Generative AI
Serving LLM: vLLM, TGI
Mistral AI serves its models at $0.14/million tokens. The enabling technology is vLLM-style continuous batching and PagedAttention on A100/H100 clusters. The same Llama 3 70B model on a naive PyTorch serving stack costs 10-20x more per token. Production LLM serving is a systems engineering discipline that sits between ML research and cloud infrastructure.
- Anyscale benchmarks showed vLLM achieves 23x higher throughput than HuggingFace Transformers naive serving for the same GPU capacity, primarily through continuous batching.
- Hugging Face TGI (Text Generation Inference) serves public inference for hundreds of models on the HuggingFace Hub. It powers the HuggingFace Inference API used by thousands of companies.
- Together AI serves 200+ open-source models using an optimized inference cluster. Their per-token cost is 90% below OpenAI API pricing for equivalent model quality, enabled by optimized batching and quantization.
Предварительные знания
vLLM, PagedAttention, and Continuous Batching
In 2022 researchers introduced Orca with the idea of continuous batching: instead of waiting for every request in a batch to finish, the scheduler injects new requests at each generation step and keeps the GPU busy. In 2023 Woosuk Kwon and a team at UC Berkeley released vLLM with PagedAttention, a mechanism that manages the KV cache like an operating system manages virtual memory, in pages, eliminating fragmentation and sharply raising throughput. Around the same time HuggingFace released Text Generation Inference (TGI), a production server for its models. These projects defined what LLM serving looks like today: high GPU utilization, low latency, and a per-token cost that fell several-fold.
vLLM
**vLLM** is a key technique in Serving LLM: vLLM, TGI. It addresses specific challenges in building reliable, efficient, and scalable generative AI systems in production.
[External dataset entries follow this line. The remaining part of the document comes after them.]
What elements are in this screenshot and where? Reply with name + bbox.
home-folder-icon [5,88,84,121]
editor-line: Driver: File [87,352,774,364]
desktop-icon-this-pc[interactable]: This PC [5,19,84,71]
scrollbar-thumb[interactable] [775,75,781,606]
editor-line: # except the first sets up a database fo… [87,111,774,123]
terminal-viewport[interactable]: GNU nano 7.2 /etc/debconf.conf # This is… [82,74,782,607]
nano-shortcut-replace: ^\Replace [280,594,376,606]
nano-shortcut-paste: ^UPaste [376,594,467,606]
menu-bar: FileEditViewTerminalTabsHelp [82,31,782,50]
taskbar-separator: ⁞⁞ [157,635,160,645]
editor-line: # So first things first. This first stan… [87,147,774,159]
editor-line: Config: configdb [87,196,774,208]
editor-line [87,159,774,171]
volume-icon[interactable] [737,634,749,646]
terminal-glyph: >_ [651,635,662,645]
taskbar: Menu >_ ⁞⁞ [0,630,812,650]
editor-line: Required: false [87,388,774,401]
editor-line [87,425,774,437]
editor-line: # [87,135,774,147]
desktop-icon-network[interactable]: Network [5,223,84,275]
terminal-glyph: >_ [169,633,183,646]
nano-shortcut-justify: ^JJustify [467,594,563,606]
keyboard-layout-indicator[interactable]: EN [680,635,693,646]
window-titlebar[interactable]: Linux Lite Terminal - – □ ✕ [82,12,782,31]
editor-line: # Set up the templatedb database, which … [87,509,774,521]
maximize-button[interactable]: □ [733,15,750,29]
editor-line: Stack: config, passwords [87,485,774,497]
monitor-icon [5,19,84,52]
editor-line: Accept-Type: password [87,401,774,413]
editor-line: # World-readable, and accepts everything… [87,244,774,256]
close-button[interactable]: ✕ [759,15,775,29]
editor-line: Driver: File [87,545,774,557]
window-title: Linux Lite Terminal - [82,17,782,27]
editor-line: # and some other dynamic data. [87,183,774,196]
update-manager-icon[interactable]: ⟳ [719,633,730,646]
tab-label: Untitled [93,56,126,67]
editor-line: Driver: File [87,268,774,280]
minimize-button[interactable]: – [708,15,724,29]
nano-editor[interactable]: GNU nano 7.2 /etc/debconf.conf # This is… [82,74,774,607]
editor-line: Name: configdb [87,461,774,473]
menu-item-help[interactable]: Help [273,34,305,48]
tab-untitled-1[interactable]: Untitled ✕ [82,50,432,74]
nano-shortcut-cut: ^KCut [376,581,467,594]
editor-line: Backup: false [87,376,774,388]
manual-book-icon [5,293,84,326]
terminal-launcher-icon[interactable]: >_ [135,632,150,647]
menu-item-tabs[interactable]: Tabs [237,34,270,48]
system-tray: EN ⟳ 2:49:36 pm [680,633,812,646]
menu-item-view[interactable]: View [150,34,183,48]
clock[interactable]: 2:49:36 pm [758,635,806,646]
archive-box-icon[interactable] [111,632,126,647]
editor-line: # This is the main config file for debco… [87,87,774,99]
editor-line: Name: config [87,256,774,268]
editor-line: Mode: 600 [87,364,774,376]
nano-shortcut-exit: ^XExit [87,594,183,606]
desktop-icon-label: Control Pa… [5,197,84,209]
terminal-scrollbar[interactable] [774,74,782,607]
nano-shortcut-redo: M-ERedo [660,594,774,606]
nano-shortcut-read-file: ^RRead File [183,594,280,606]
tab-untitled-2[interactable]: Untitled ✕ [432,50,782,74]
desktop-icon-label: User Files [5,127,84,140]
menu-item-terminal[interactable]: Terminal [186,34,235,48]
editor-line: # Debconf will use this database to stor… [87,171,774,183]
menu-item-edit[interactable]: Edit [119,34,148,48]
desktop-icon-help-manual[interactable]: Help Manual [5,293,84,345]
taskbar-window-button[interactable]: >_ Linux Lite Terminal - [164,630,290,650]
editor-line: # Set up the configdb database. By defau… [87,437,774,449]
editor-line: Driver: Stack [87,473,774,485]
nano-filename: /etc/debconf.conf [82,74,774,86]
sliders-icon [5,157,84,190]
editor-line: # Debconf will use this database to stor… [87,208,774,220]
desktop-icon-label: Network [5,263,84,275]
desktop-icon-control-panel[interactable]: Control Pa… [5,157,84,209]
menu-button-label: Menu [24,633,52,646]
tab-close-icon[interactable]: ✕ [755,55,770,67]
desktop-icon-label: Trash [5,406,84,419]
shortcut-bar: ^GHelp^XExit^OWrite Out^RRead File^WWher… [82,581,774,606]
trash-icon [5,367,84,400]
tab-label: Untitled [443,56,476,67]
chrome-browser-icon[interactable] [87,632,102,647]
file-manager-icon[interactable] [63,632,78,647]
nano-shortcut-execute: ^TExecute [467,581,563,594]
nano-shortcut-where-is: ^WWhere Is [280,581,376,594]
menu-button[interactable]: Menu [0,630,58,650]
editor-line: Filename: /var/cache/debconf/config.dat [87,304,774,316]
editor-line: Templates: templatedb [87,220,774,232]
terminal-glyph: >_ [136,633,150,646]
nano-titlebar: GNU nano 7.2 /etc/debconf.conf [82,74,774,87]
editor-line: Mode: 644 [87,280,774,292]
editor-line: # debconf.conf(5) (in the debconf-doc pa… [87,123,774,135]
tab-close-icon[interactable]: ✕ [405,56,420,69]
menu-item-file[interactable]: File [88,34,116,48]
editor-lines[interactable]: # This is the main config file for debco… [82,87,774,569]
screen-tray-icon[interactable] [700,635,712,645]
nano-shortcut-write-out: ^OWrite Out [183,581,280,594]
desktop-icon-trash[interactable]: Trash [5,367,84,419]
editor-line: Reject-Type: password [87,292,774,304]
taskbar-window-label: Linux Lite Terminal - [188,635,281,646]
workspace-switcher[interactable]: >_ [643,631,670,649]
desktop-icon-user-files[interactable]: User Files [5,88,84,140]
vLLM is regularly tested in GenAI engineering interviews at OpenAI, Anthropic, Google DeepMind, and AI-forward product companies. Understanding the trade-offs and failure modes demonstrates production-level expertise.
What problem does vLLM primarily solve in generative AI systems?
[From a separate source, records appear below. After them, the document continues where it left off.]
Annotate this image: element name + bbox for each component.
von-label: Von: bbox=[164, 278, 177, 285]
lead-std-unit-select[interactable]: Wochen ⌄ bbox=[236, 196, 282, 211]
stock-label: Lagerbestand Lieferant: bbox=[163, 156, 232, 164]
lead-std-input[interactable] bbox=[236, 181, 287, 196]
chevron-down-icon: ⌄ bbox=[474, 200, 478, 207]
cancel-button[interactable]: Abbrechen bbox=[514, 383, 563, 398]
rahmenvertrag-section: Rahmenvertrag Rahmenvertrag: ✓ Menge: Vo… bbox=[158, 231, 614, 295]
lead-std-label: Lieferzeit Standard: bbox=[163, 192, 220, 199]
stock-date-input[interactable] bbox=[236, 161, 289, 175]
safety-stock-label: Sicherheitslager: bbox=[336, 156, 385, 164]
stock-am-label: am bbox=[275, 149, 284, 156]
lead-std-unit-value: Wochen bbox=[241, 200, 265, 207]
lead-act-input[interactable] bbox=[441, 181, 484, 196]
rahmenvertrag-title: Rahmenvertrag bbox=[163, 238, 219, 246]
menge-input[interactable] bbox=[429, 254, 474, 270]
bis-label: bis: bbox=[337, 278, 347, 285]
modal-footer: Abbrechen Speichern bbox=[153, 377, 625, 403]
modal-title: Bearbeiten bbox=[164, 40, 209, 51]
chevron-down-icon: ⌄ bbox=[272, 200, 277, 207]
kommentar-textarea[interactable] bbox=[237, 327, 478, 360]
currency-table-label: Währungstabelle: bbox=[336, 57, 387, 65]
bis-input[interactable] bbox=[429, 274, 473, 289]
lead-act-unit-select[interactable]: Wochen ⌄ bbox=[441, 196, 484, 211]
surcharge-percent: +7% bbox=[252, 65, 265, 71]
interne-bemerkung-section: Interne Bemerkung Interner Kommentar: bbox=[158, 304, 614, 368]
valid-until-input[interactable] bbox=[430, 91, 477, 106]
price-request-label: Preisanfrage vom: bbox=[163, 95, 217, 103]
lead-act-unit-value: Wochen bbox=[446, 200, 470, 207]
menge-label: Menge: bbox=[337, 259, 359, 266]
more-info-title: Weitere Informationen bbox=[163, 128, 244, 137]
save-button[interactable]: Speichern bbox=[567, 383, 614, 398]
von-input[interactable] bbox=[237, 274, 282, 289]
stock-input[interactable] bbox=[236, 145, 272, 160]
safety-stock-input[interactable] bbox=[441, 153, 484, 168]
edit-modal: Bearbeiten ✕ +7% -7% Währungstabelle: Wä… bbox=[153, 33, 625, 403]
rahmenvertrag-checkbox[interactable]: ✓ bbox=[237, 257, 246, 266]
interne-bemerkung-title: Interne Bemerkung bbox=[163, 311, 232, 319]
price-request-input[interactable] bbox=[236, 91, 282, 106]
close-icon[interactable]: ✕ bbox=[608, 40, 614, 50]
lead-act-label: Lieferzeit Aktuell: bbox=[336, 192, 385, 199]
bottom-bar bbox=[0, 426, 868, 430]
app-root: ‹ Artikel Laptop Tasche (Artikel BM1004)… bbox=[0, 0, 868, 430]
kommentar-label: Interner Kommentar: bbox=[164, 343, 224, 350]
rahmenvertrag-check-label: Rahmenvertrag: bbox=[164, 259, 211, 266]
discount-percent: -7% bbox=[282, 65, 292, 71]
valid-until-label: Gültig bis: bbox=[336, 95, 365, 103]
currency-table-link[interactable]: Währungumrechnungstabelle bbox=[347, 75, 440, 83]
Text Generation Inference (TGI)
**Text Generation Inference (TGI)** is a key technique in Serving LLM: vLLM, TGI. It addresses specific challenges in building reliable, efficient, and scalable generative AI systems in production.
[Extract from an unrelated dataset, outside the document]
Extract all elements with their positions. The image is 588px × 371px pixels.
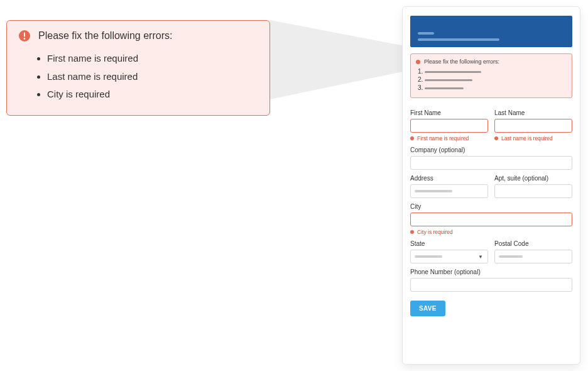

Text Generation Inference (TGI) is regularly tested in GenAI engineering interviews at OpenAI, Anthropic, Google DeepMind, and AI-forward product companies. Understanding the trade-offs and failure modes demonstrates production-level expertise.
What problem does Text Generation Inference (TGI) primarily solve in generative AI systems?
Tensor Parallelism
**Tensor Parallelism** is a key technique in Serving LLM: vLLM, TGI. It addresses specific challenges in building reliable, efficient, and scalable generative AI systems in production.
Tensor Parallelism is regularly tested in GenAI engineering interviews at OpenAI, Anthropic, Google DeepMind, and AI-forward product companies. Understanding the trade-offs and failure modes demonstrates production-level expertise.
What problem does Tensor Parallelism primarily solve in generative AI systems?
Continuous Batching Architecture
**Continuous Batching Architecture** is a key technique in Serving LLM: vLLM, TGI. It addresses specific challenges in building reliable, efficient, and scalable generative AI systems in production.
Continuous Batching Architecture is regularly tested in GenAI engineering interviews at OpenAI, Anthropic, Google DeepMind, and AI-forward product companies. Understanding the trade-offs and failure modes demonstrates production-level expertise.
Serving LLM: vLLM, TGI requires specialized AI research expertise unavailable to most engineering teams
Serving LLM: vLLM, TGI is implementable with standard open-source tools and cloud APIs; the key skill is understanding the trade-offs and when to apply each technique
The LLM ecosystem (vLLM, trl, Langchain, LlamaIndex, Instructor) has productized most generative AI patterns. The engineering challenge is choosing the right tools and understanding their failure modes - not building from scratch.
What problem does Continuous Batching Architecture primarily solve in generative AI systems?
Key Ideas
- **vLLM:** UC Berkeley open-source LLM serving system with PagedAttention (manages KV cache in non-contiguous pages like OS virtual memory), continuous batching, and OpenAI-compatible API
- **TGI:** HuggingFace production serving system with flash attention, tensor parallelism, and Rust-based HTTP server; standard in HuggingFace ecosystem
- **Tensor parallelism:** splits model weight matrices across multiple GPUs; enables models too large for one GPU; requires high-bandwidth interconnect (NVLink, InfiniBand)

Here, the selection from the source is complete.